Top of Provided records
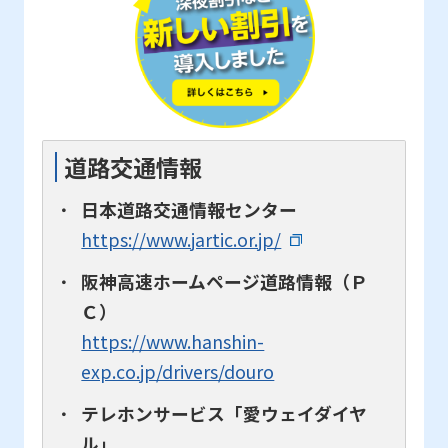
道路交通情報
日本道路交通情報センター
https://www.jartic.or.jp/
阪神高速ホームページ道路情報（Ｐ
Ｃ）
https://www.hanshin-
exp.co.jp/drivers/douro
テレホンサービス「愛ウェイダイヤ
ル」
Bottom of Provided records
Would you please transcribe the listing in full, exactly, while omitting the images?

道路交通情報
日本道路交通情報センター
https://www.jartic.or.jp/
阪神高速ホームページ道路情報（Ｐ
Ｃ）
https://www.hanshin-
exp.co.jp/drivers/douro
テレホンサービス「愛ウェイダイヤ
ル」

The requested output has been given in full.